Centre for MEGA Epidemiology, School of Population Health, University of Melbourne, Melbourne, Australia.
Stat Med. 2012 Jul 10;31(15):1617-32. doi: 10.1002/sim.4504. Epub 2012 Feb 24.
Propensity score methods are increasingly used to estimate the effect of a treatment or exposure on an outcome in non-randomised studies. We focus on one such method, stratification on the propensity score, comparing it with the method of inverse-probability weighting by the propensity score. The propensity score--the conditional probability of receiving the treatment given observed covariates--is usually an unknown probability estimated from the data. Estimators for the variance of treatment effect estimates typically used in practice, however, do not take into account that the propensity score itself has been estimated from the data. By deriving the asymptotic marginal variance of the stratified estimate of treatment effect, correctly taking into account the estimation of the propensity score, we show that routinely used variance estimators are likely to produce confidence intervals that are too conservative when the propensity score model includes variables that predict (cause) the outcome, but only weakly predict the treatment. In contrast, a comparison with the analogous marginal variance for the inverse probability weighted (IPW) estimator shows that routinely used variance estimators for the IPW estimator are likely to produce confidence intervals that are almost always too conservative. Because exact calculation of the asymptotic marginal variance is likely to be complex, particularly for the stratified estimator, we suggest that bootstrap estimates of variance should be used in practice.
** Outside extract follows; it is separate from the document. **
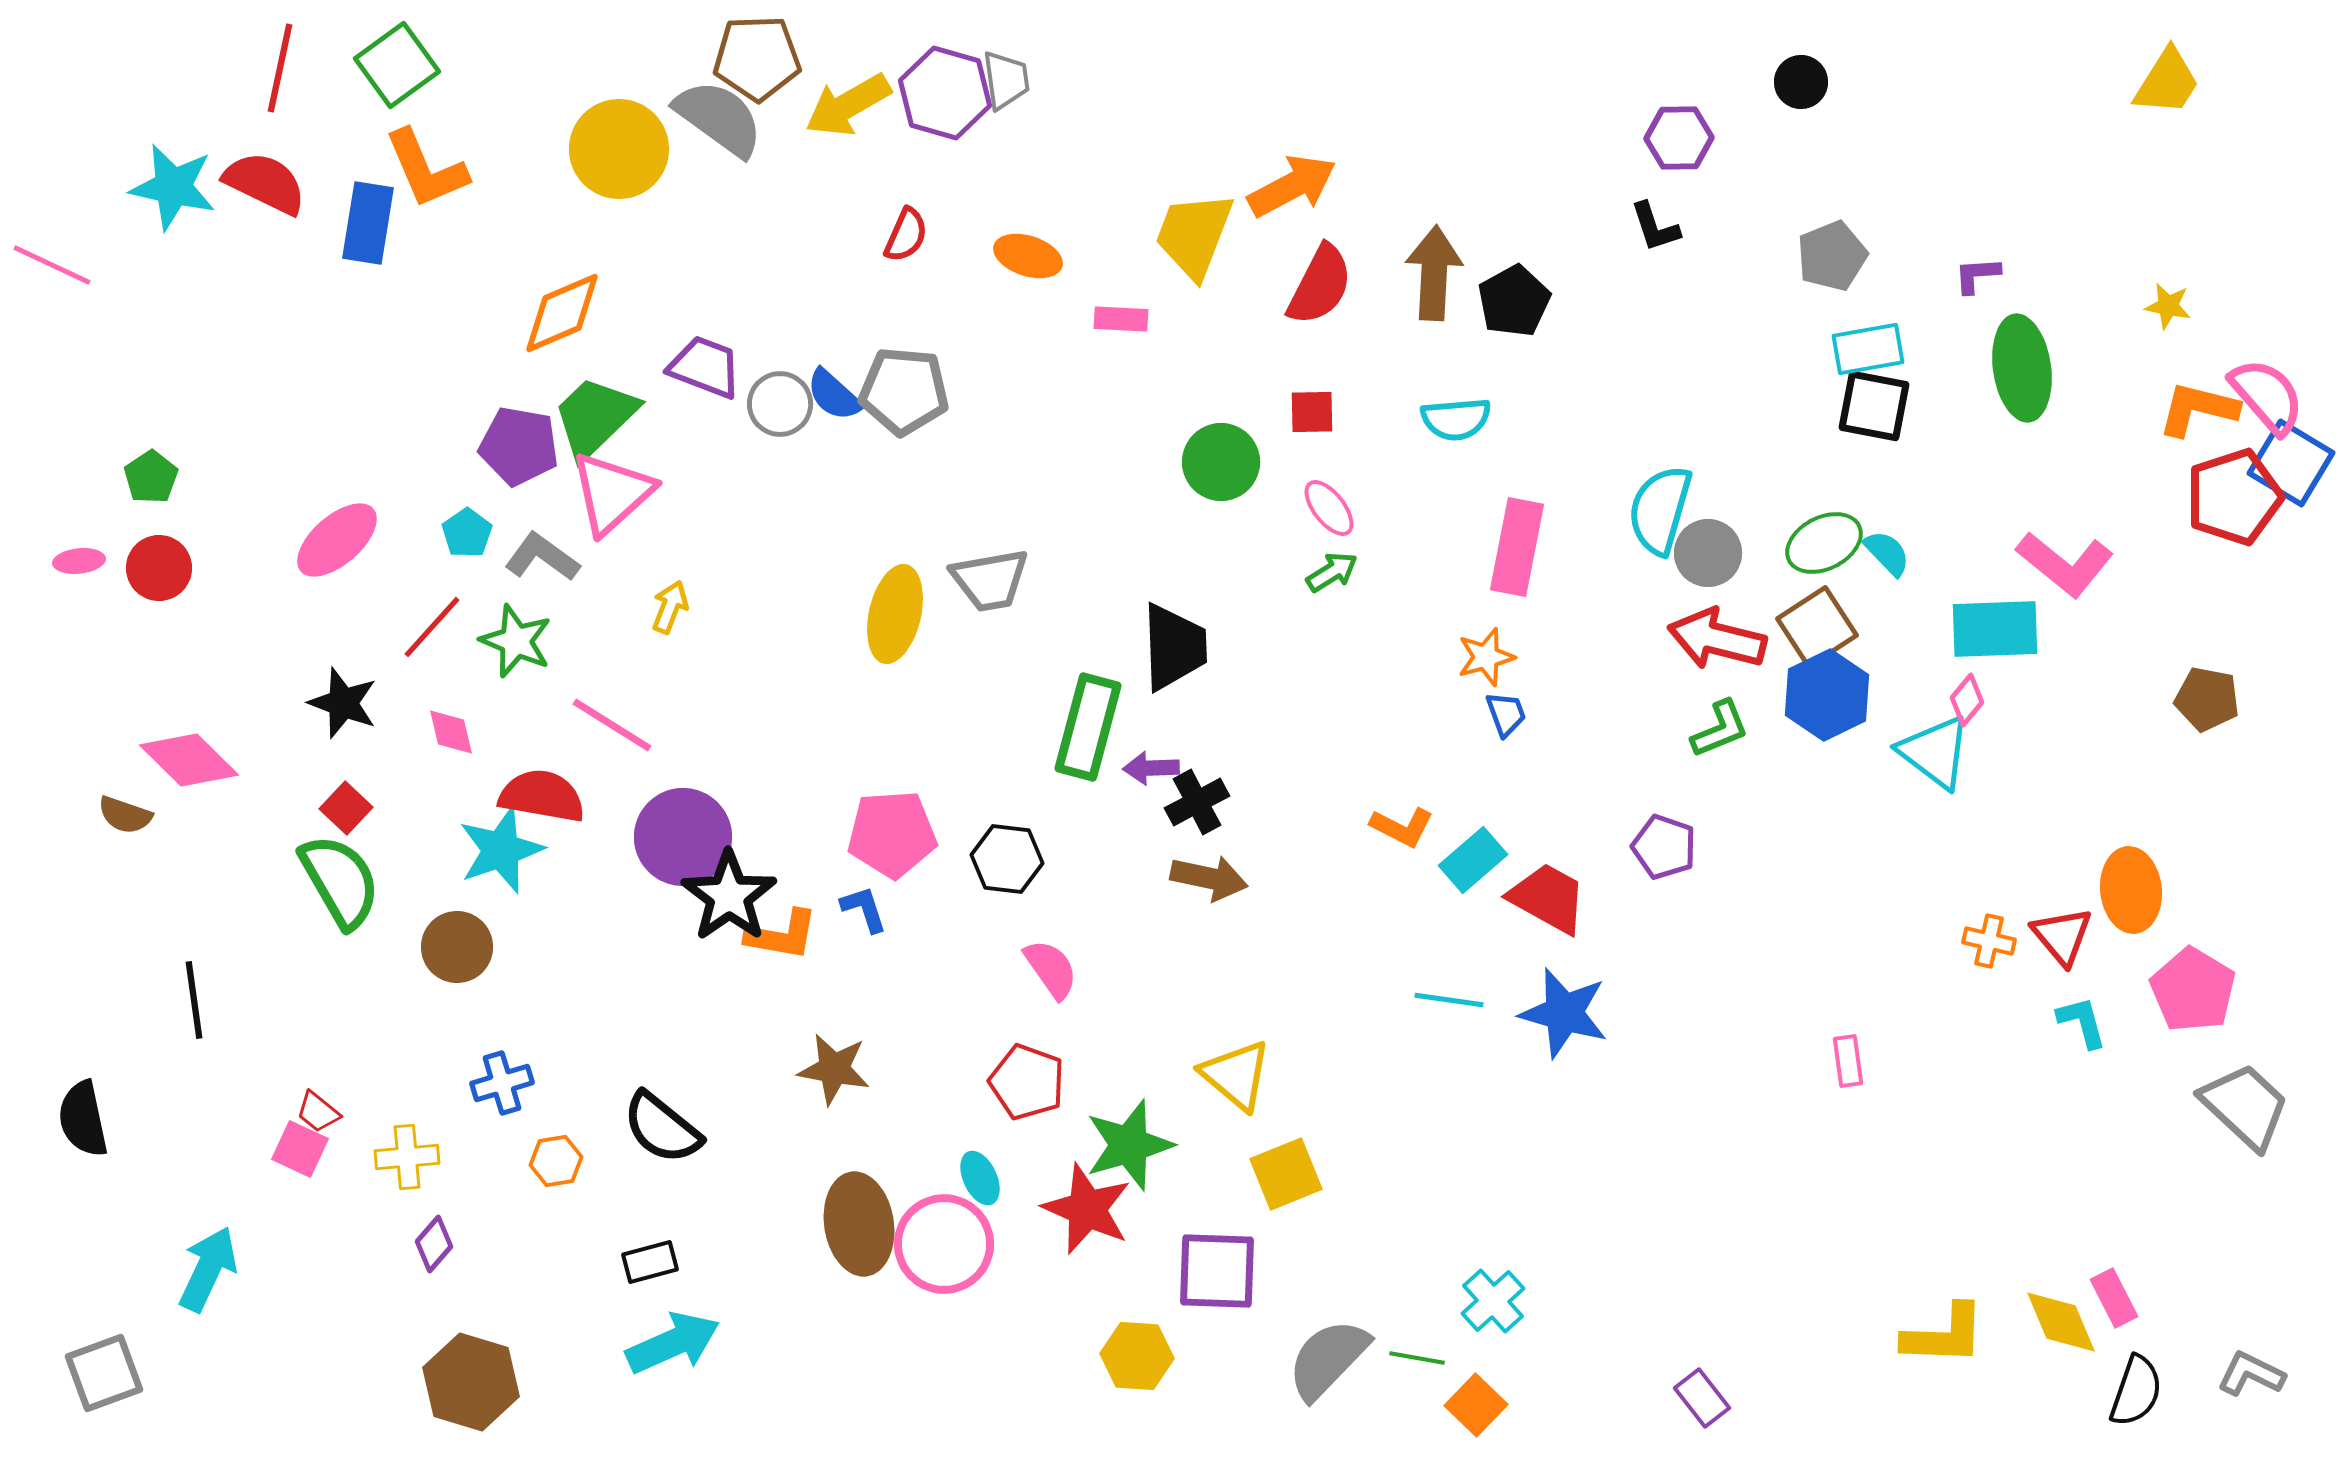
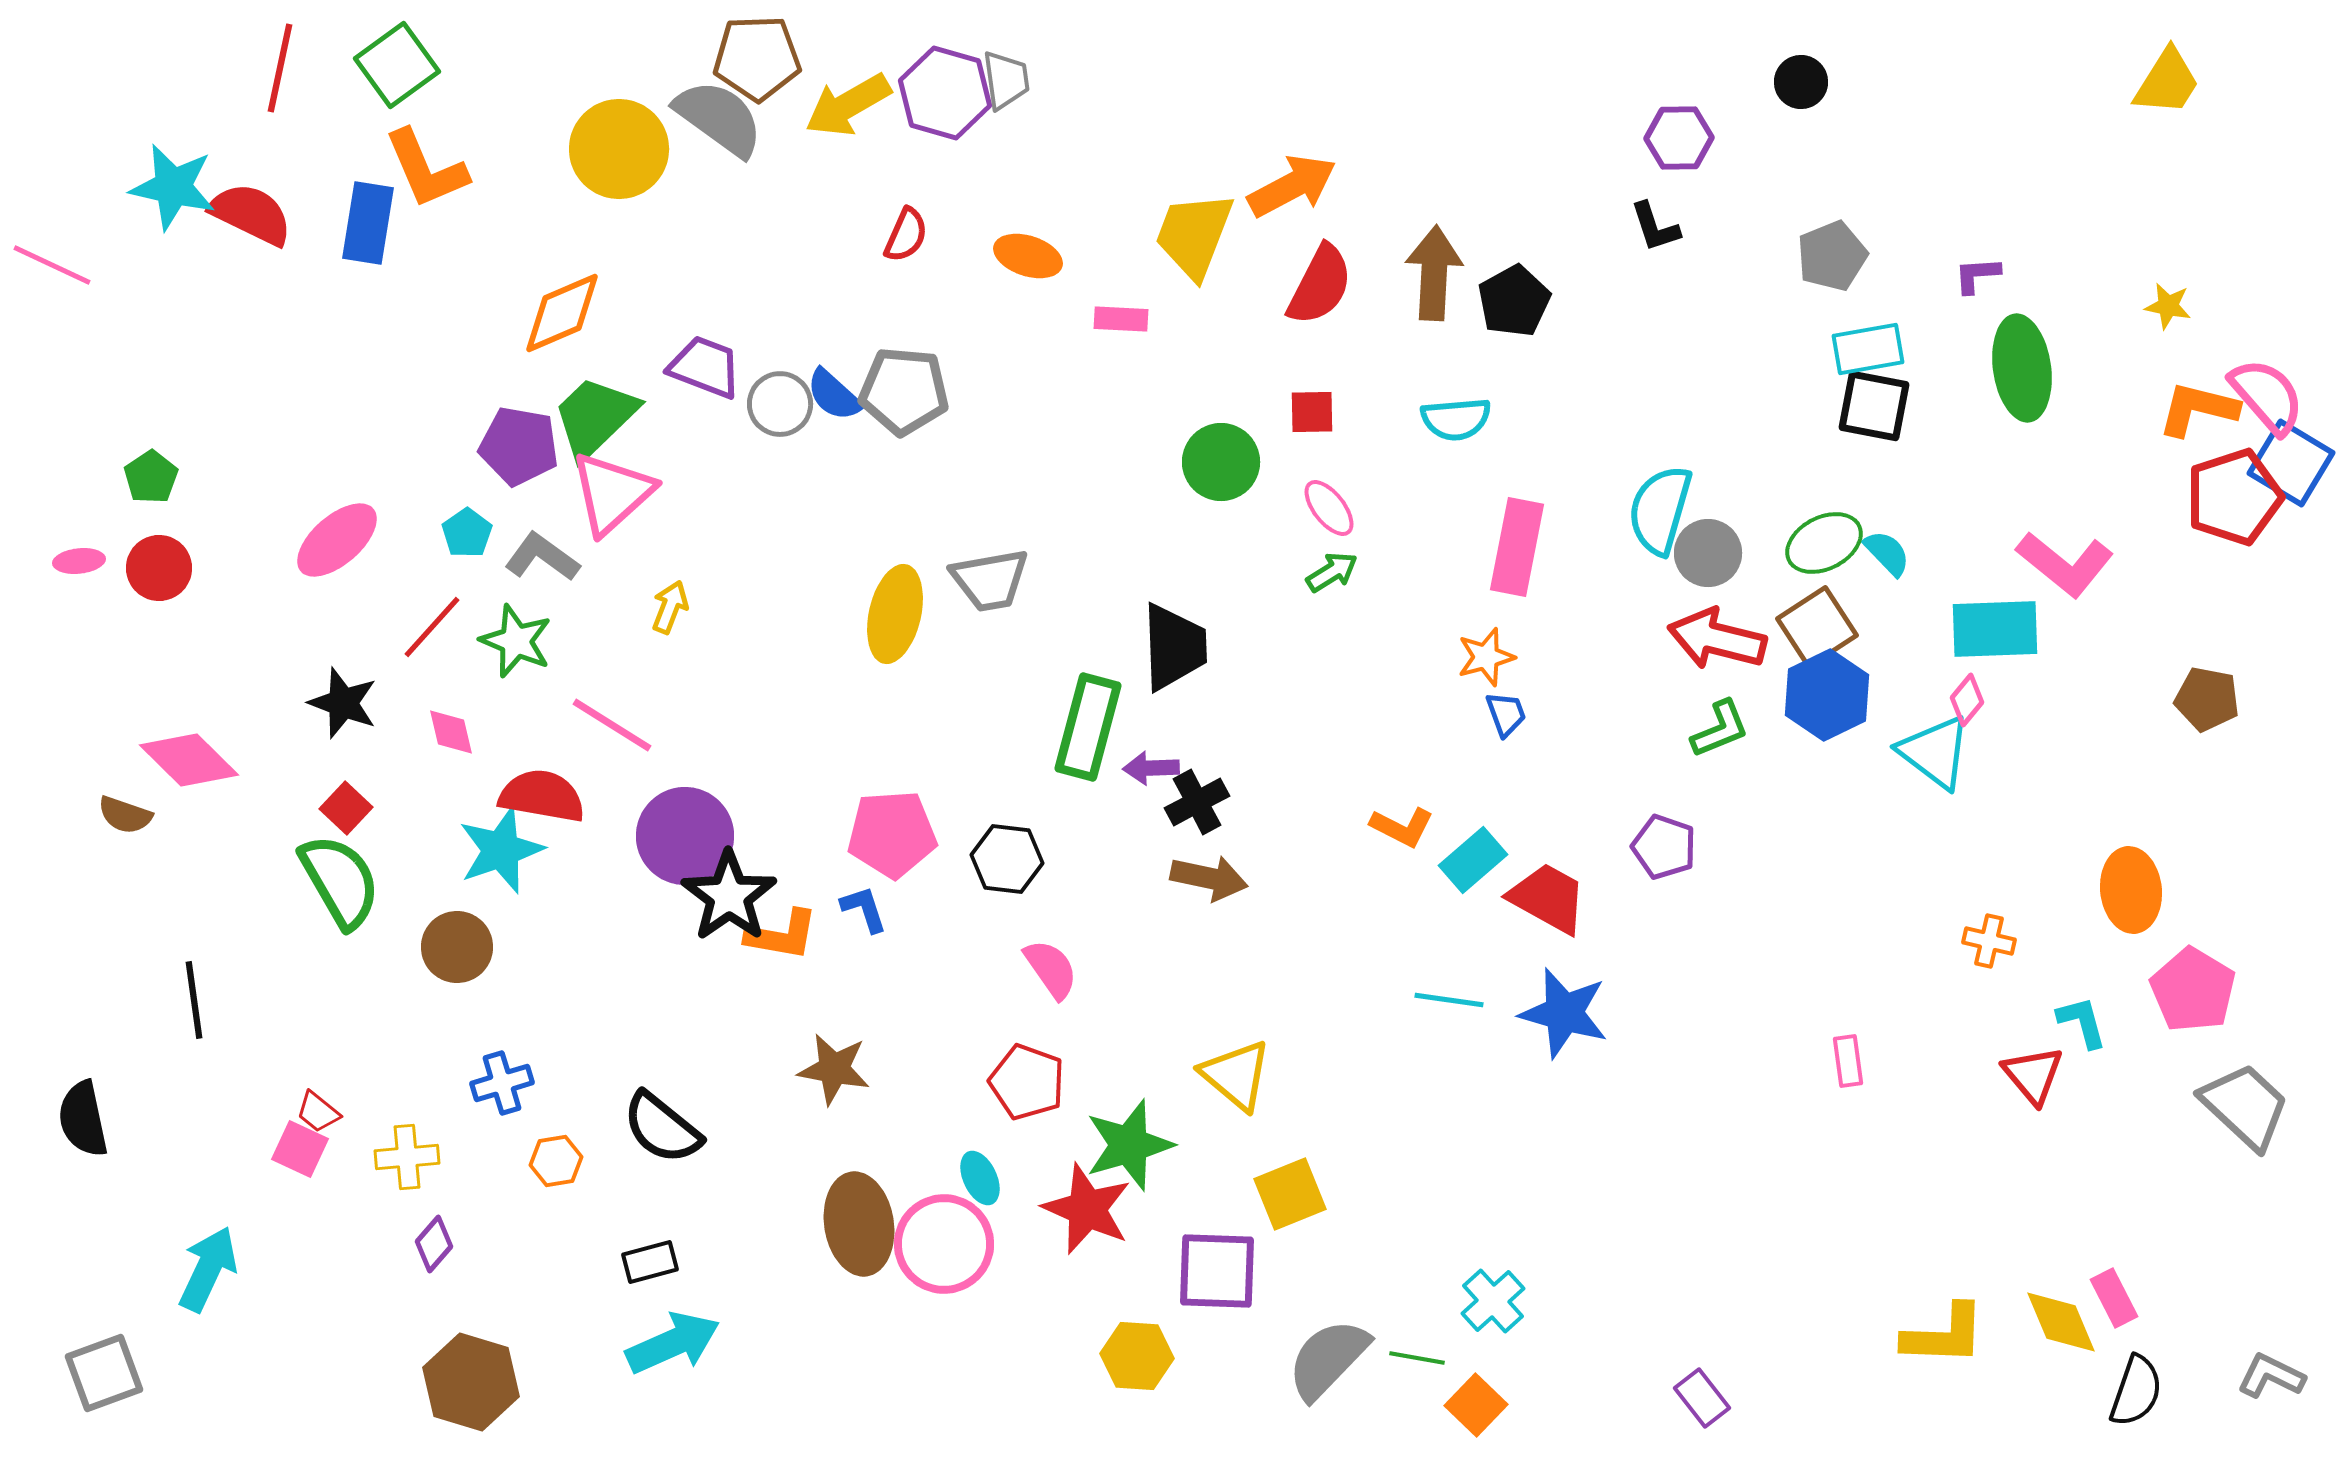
red semicircle at (265, 183): moved 14 px left, 31 px down
purple circle at (683, 837): moved 2 px right, 1 px up
red triangle at (2062, 936): moved 29 px left, 139 px down
yellow square at (1286, 1174): moved 4 px right, 20 px down
gray L-shape at (2251, 1374): moved 20 px right, 2 px down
倾向评分方法越来越多地用于在非随机研究中估计治疗或暴露对结果的影响。我们专注于一种这样的方法,即倾向评分分层,将其与倾向评分逆概率加权方法进行比较。倾向评分——给定观察到的协变量时接受治疗的条件概率——通常是根据数据估计的未知概率。然而,在实践中常用的治疗效果估计量的方差估计器并没有考虑到倾向评分本身是从数据中估计出来的。通过推导出分层治疗效果估计量的渐近边际方差,正确考虑了倾向评分的估计,我们表明,当倾向评分模型包含预测(导致)结果但仅弱预测治疗的变量时,常规使用的方差估计器很可能产生过于保守的置信区间。相比之下,与逆概率加权(IPW)估计量的类似边际方差进行比较表明,常规使用的 IPW 估计量的方差估计器很可能产生几乎总是过于保守的置信区间。由于精确计算渐近边际方差可能很复杂,特别是对于分层估计量,因此我们建议在实践中使用自举估计量的方差。